Reputation: 651
I have two pandas DataFrames like this:
category 1 2 3
b 15 35 20
d 40 35 15
category total
a 10
b 10
c 10
d 10
e 10
f 10
In the second Dataframe the categories are unique, and there is only one row per category. In the first Dataframe a category can appear more than once.
I would like to add the element in column '2' in the first DataFrame to the corresponding element in the second DataFrame, the element in column '1' should be added to the cell above and the one in column '3' to the cell below.
Rendering this result:
category total
a 10 + 15
b 10 + 35
c 10 + 20 + 40
d 10 + 35
e 10 + 15
f 10
Is there a good way to do this using Pandas? I have a very large dataset so it is important to me that the approach I choose is fast and doesn't use too much memory. Would it be better if I did not use Pandas and used Numpy instead?
Upvotes: 3
Views: 113
Reputation: 1790
I found it hard to do it in a completely vectorized way : the thing is that in df2
, the same category can be in contiguous indices, and so the windows would overlap, making a loop (for me) necessary.
How I created the data :
df1 = pd.DataFrame(data=[[15, 35, 20],
[40, 35, 15]],
columns=[1, 2, 3],
index=['b', 'd'])
df2 = pd.DataFrame({'category': list('abcdef'),
'total': [10] * 6})
df2 = df2.set_index('category')
And then the processing part : the accu
array accumulates all the values that we will later add to the total
column.
accu = np.zeros_like(df2['total'].values.ravel())

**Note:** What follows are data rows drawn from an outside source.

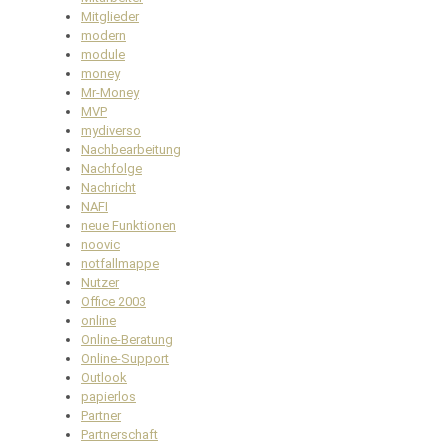
Mitglieder
modern
module
money
Mr-Money
MVP
mydiverso
Nachbearbeitung
Nachfolge
Nachricht
NAFI
neue Funktionen
noovic
notfallmappe
Nutzer
Office 2003
online
Online-Beratung
Online-Support
Outlook
papierlos
Partner
Partnerschaft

for cat in df1.index.unique():
idx = df2.index.get_loc(cat)
accu[max(idx - 1, 0) : (idx + 2)] += np.sum(df1.loc[cat].values, axis=0)
df2['total'] += accu
It could surely be faster with numpy
broadcasting and smart-indexing functionalities, but in spite of memory efficiency in my opinion. Just tell me if this solution is not fast enough for you as is.
Upvotes: 1
Reputation: 5706
Somewhat long but doesn't require loops:
first = pd.DataFrame([['b', 15, 35, 20], ['d', 40, 35, 15]], columns = ['Category', '1', '2', '3'])
# Category 1 2 3
# 0 b 15 35 20
# 1 d 40 35 15
second = pd.DataFrame( [['a', 10 ],['b', 10],['c', 10 ],['d', 10 ], ['e', 10 ], ['f', 10 ]], columns=['Category', 'total'])
# Category total
# 0 a 10
# 1 b 10
# 2 c 10
# 3 d 10
# 4 e 10
# 5 f 10
There's a mapping for above and below values. if you think about it: the mapping of second['Category']
to first['Category']
can be summarized as below (second['category']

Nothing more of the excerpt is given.